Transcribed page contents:

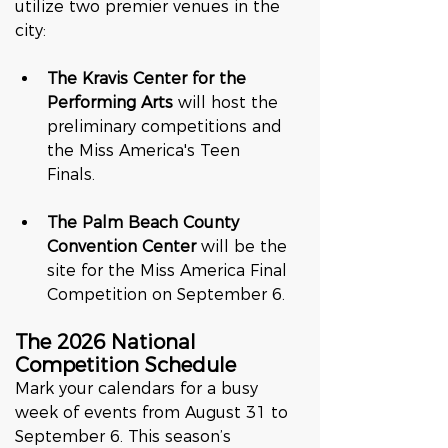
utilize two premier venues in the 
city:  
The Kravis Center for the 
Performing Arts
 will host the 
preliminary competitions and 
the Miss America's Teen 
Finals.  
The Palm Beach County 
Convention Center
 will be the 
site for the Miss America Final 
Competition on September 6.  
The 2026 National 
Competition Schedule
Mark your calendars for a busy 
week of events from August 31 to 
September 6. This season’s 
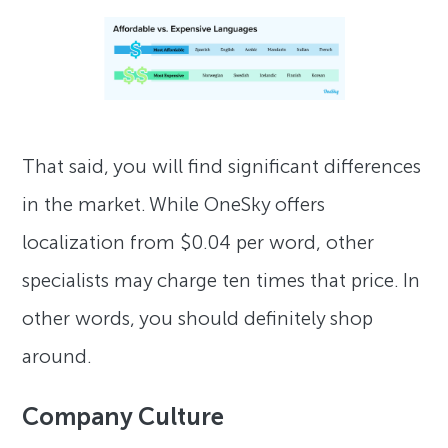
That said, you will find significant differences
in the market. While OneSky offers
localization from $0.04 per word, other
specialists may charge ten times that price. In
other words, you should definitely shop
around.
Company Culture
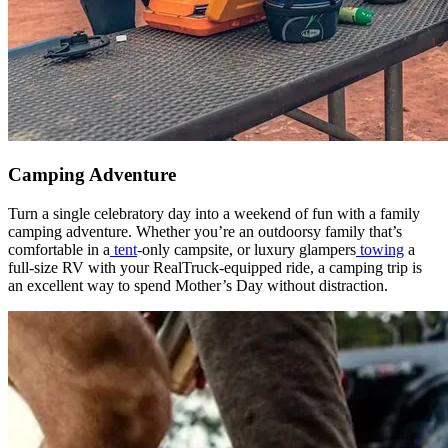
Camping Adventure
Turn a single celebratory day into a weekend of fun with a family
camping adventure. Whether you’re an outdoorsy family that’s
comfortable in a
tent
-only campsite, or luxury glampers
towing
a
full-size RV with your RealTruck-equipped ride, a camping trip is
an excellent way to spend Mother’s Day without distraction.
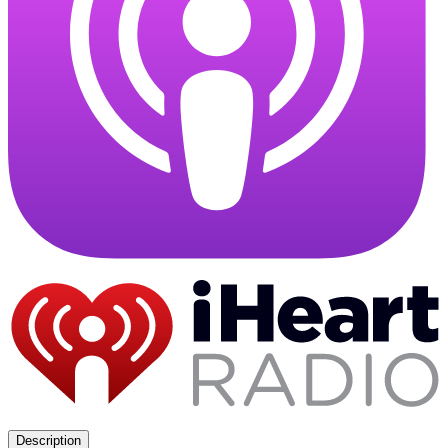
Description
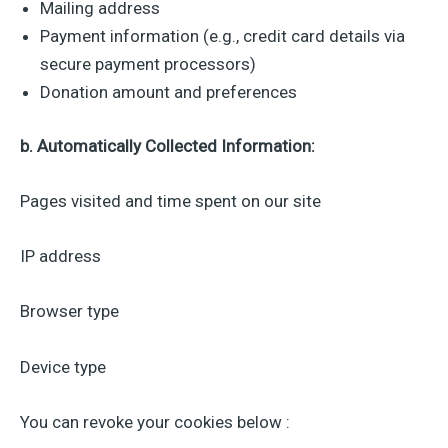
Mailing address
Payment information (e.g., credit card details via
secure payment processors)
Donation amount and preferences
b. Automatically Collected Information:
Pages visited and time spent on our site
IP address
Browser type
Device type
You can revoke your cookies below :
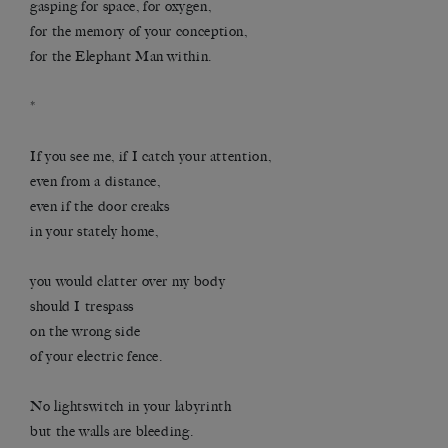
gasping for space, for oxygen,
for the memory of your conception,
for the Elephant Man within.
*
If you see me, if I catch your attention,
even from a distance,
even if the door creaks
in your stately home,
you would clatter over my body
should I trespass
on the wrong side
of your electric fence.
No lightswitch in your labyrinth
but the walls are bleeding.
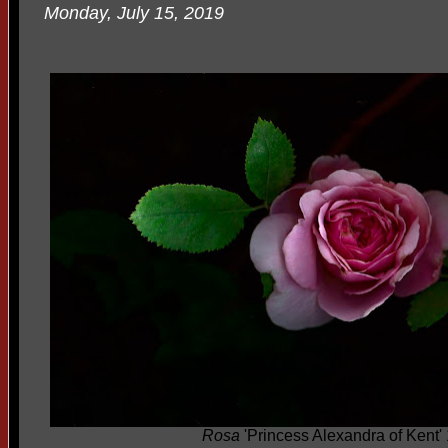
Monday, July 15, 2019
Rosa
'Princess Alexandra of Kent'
--
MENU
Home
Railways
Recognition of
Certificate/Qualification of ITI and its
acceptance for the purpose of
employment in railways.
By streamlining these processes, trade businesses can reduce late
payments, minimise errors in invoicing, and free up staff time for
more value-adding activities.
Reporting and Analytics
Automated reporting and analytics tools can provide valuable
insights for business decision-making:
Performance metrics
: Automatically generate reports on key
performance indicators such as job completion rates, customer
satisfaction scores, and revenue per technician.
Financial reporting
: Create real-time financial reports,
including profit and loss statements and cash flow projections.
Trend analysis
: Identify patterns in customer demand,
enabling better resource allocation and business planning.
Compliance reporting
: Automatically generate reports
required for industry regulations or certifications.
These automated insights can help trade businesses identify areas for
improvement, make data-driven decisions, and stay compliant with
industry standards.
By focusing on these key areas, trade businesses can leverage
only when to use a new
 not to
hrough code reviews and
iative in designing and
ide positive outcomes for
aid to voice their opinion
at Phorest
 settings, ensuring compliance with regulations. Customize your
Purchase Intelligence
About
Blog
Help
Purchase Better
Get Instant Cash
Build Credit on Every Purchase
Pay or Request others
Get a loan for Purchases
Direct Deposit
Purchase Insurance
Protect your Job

## EXERCISE DESCRIPTION
Begin at the line that has "Purchase Better" in the entries above; stop after the line that has "Protect your Job". Transcribe exactly those lines and no others.

## SOLUTION TO THE PROBLEM
Purchase Better
Get Instant Cash
Build Credit on Every Purchase
Pay or Request others
Get a loan for Purchases
Direct Deposit
Purchase Insurance
Protect your Job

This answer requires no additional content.